Illustrations are everywhere. The best illustrations are the simplest and the most common. People will light up quicker if you tell them about a traffic cop that stopped you on the way to church than if you tell them what Napoleon did somewhere.

They want to know, are you living life right now? Are you sharing your life with them? With common illustrations that are all around. I'm not talking about silly, stupid things, but illustrations abound. How do you know and how do you get those illustrations?

You keep a file, and I [Adrian Rogers] have an enormous file at home, but that's not the best way to get an illustration for an immediate sermon. Illustrations come when you know ahead of time what you want to preach.

When you know ahead of time what you want to preach, and you have that in your mind, then having that in your mind, as Kirk said, is like having a wire stretched across a stream. As the water flows down that stream, there are little bits of grass in the water, but they're going down the stream. If you have that wire submerged in that stream, before long, there’ll be a wad of grass on that wire. Because, that wire will catch what ordinarily would have gone down the stream.
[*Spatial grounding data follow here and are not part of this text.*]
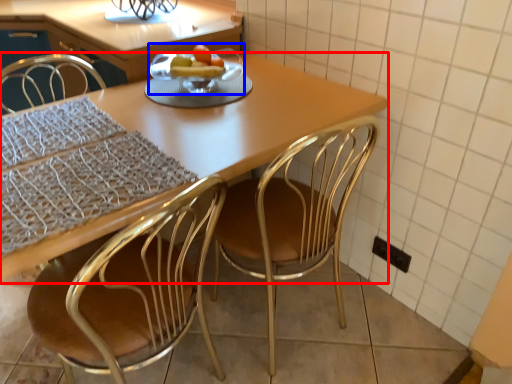 Question: Which of the following is the farthest to the observer, kitchen & dining room table (highlighted by a red box) or fruit dish (highlighted by a blue box)?

Choices:
 (A) kitchen & dining room table
 (B) fruit dish

Answer: (B) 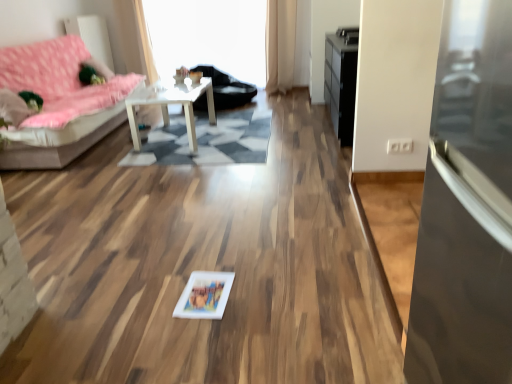 Identify the location of free space that is in between black glossy dresser at upper right and white glossy picture frame at center. (286, 184). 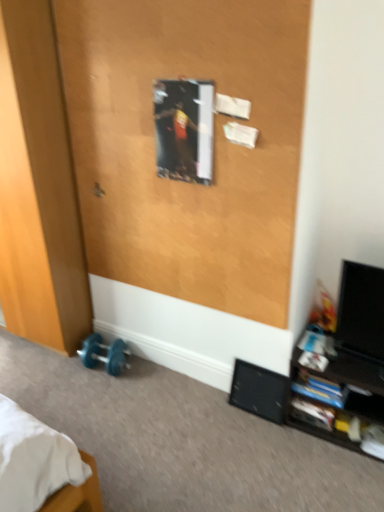 Measure the distance between point (279, 376) and camera.

2.05 meters.

I want to click on wooden door at lower left, marked as the second screen door in a right-to-left arrangement, so click(x=38, y=188).

Image resolution: width=384 pixels, height=512 pixels. What do you see at coordinates (38, 188) in the screenshot? I see `wooden door at lower left, the 1th screen door positioned from the left` at bounding box center [38, 188].

What do you see at coordinates (361, 311) in the screenshot? This screenshot has height=512, width=384. I see `black glossy monitor at right` at bounding box center [361, 311].

Identify the location of blue rubber dumbbell at lower left. This screenshot has height=512, width=384. (103, 355).

The image size is (384, 512). Describe the element at coordinates (103, 355) in the screenshot. I see `blue rubber dumbbell at lower left` at that location.

This screenshot has width=384, height=512. I want to click on metallic silver door handle at upper center, so click(x=98, y=190).

Image resolution: width=384 pixels, height=512 pixels. In order to click on black matte speaker at lower right in this screenshot , I will do `click(260, 391)`.

From the image's perspective, is black glossy monitor at right below blue rubber dumbbell at lower left?

Incorrect, from the image's perspective, black glossy monitor at right is higher than blue rubber dumbbell at lower left.

Is point (381, 337) closer to camera compared to point (87, 364)?

Yes, it is.

How much distance is there between black glossy monitor at right and blue rubber dumbbell at lower left?

black glossy monitor at right and blue rubber dumbbell at lower left are 4.25 feet apart from each other.

Considering the relative positions of black glossy monitor at right and blue rubber dumbbell at lower left in the image provided, is black glossy monitor at right to the right of blue rubber dumbbell at lower left from the viewer's perspective?

Yes.

Does black matte speaker at lower right come in front of blue rubber dumbbell at lower left?

Yes, black matte speaker at lower right is closer to the viewer.

Can you confirm if black matte speaker at lower right is smaller than blue rubber dumbbell at lower left?

Indeed, black matte speaker at lower right has a smaller size compared to blue rubber dumbbell at lower left.

Consider the image. Would you say black matte speaker at lower right is a long distance from blue rubber dumbbell at lower left?

No.

Is black glossy shelf at lower right closer to the viewer compared to blue rubber dumbbell at lower left?

Yes, black glossy shelf at lower right is closer to the camera.

Which of these two, black glossy shelf at lower right or blue rubber dumbbell at lower left, is bigger?

Bigger between the two is black glossy shelf at lower right.

Is blue rubber dumbbell at lower left at the back of black glossy shelf at lower right?

No, blue rubber dumbbell at lower left is not at the back of black glossy shelf at lower right.

From a real-world perspective, which object rests below the other?

black glossy monitor at right.

Is point (356, 279) closer to viewer compared to point (81, 87)?

Yes, point (356, 279) is in front of point (81, 87).

Is black glossy monitor at right completely or partially outside of wooden poster at upper center, which is counted as the 1th screen door, starting from the right?

black glossy monitor at right lies outside wooden poster at upper center, which is counted as the 1th screen door, starting from the right,'s area.

Does black glossy monitor at right have a larger size compared to wooden poster at upper center, which is counted as the 1th screen door, starting from the right?

Actually, black glossy monitor at right might be smaller than wooden poster at upper center, which is counted as the 1th screen door, starting from the right.

Can you tell me how much wooden poster at upper center, which is counted as the 1th screen door, starting from the right, and black glossy shelf at lower right differ in facing direction?

They differ by 0.695 degrees in their facing directions.

Is wooden poster at upper center, arranged as the second screen door when viewed from the left, surrounding black glossy shelf at lower right?

Definitely not — black glossy shelf at lower right is not inside wooden poster at upper center, arranged as the second screen door when viewed from the left.

Locate an element on the screen. This screenshot has width=384, height=512. shelf directly beneath the wooden poster at upper center, arranged as the second screen door when viewed from the left (from a real-world perspective) is located at coordinates (340, 401).

Consider the image. Is wooden poster at upper center, which is counted as the 1th screen door, starting from the right, in contact with black glossy shelf at lower right?

No, wooden poster at upper center, which is counted as the 1th screen door, starting from the right, is not next to black glossy shelf at lower right.

In terms of height, does blue rubber dumbbell at lower left look taller or shorter compared to black glossy monitor at right?

Clearly, blue rubber dumbbell at lower left is shorter compared to black glossy monitor at right.

From the image's perspective, which is below, blue rubber dumbbell at lower left or black glossy monitor at right?

blue rubber dumbbell at lower left.

Could you tell me if blue rubber dumbbell at lower left is facing black glossy monitor at right?

No, blue rubber dumbbell at lower left is not aimed at black glossy monitor at right.

Are blue rubber dumbbell at lower left and black glossy monitor at right located far from each other?

Yes.

Can you confirm if blue rubber dumbbell at lower left is wider than metallic silver door handle at upper center?

Correct, the width of blue rubber dumbbell at lower left exceeds that of metallic silver door handle at upper center.

Measure the distance from blue rubber dumbbell at lower left to metallic silver door handle at upper center.

blue rubber dumbbell at lower left is 35.76 inches away from metallic silver door handle at upper center.

Is blue rubber dumbbell at lower left touching metallic silver door handle at upper center?

No, blue rubber dumbbell at lower left is not next to metallic silver door handle at upper center.

Is blue rubber dumbbell at lower left facing away from metallic silver door handle at upper center?

No, blue rubber dumbbell at lower left is not facing the opposite direction of metallic silver door handle at upper center.

Locate an element on the screen. dumbbell below the black glossy monitor at right (from a real-world perspective) is located at coordinates (103, 355).

Locate an element on the screen. The height and width of the screenshot is (512, 384). dumbbell located above the black matte speaker at lower right (from the image's perspective) is located at coordinates tap(103, 355).

Considering their positions, is blue rubber dumbbell at lower left positioned closer to black glossy monitor at right than wooden door at lower left, the 1th screen door positioned from the left?

Among the two, blue rubber dumbbell at lower left is located nearer to black glossy monitor at right.

Which object lies nearer to the anchor point wooden door at lower left, the 1th screen door positioned from the left, black glossy monitor at right or black glossy shelf at lower right?

black glossy shelf at lower right is positioned closer to the anchor wooden door at lower left, the 1th screen door positioned from the left.

Considering their positions, is black glossy monitor at right positioned further to blue rubber dumbbell at lower left than black glossy shelf at lower right?

black glossy monitor at right is positioned further to the anchor blue rubber dumbbell at lower left.

From the image, which object appears to be farther from metallic silver door handle at upper center, wooden poster at upper center, arranged as the second screen door when viewed from the left, or wooden door at lower left, the 1th screen door positioned from the left?

Among the two, wooden poster at upper center, arranged as the second screen door when viewed from the left, is located further to metallic silver door handle at upper center.

Looking at the image, which one is located closer to wooden poster at upper center, which is counted as the 1th screen door, starting from the right, black matte speaker at lower right or black glossy monitor at right?

black glossy monitor at right is positioned closer to the anchor wooden poster at upper center, which is counted as the 1th screen door, starting from the right.

Estimate the real-world distances between objects in this image. Which object is closer to wooden poster at upper center, which is counted as the 1th screen door, starting from the right, metallic silver door handle at upper center or wooden door at lower left, marked as the second screen door in a right-to-left arrangement?

Based on the image, wooden door at lower left, marked as the second screen door in a right-to-left arrangement, appears to be nearer to wooden poster at upper center, which is counted as the 1th screen door, starting from the right.

Looking at the image, which one is located further to metallic silver door handle at upper center, wooden door at lower left, marked as the second screen door in a right-to-left arrangement, or black matte speaker at lower right?

black matte speaker at lower right lies further to metallic silver door handle at upper center than the other object.

Estimate the real-world distances between objects in this image. Which object is closer to wooden poster at upper center, arranged as the second screen door when viewed from the left, blue rubber dumbbell at lower left or black matte speaker at lower right?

That's the way illustrations are. I'll be anywhere, listening. First thing, I'll reach in here, and find a napkin, any scrap of paper, and I'll write something down and jam it back in my pocket, because I'll think, "Man, I can use that Sunday." That fits, but it would not fit, it would go right on downstream if I did not know ahead of time what I'm going to preach.

I keep brown, expandable folders. You know, these brown folders that have little accordion sides on them? I've got closets full of those things, maybe I'll write on the outside [of the folder] a subject. I'm doing one right now on persecution – “how do you react to persecution.” Anything I read about that, I drop it in there. It's not just simply what I'm going to preach next Sunday, but what I may be preaching, and maybe I'll never preach it.

I've got a file I looked at the other day called “Lions on the Loose.” It gives the text, “there's a lion in the streets.” I had a sermon idea, I think that was forty-some years ago... I'm serious, I've still got that folder, and I'm still dropping things in it.

You just put things in there so that you're gathering material, and putting it in there as you go. Also, I have a philosophy of read and rip, where I will read magazines, newspapers, I rip it out and put on the top where I think it needs to be filed. I've got a pasteboard box behind my desk, and I just throw it in there. Every so often, I'll have somebody come in and file that material for me. I have a filing system. I may never retrieve it, but it's so satisfying to be on a subject, and go to your cart and think, "Oh man, I would have forgotten all about that. There it is. I can put my fingertips on it.”

This question and answer came from a Doctoral Colloquium session with Adrian Rogers and several Doctoral Preaching candidates in 1997.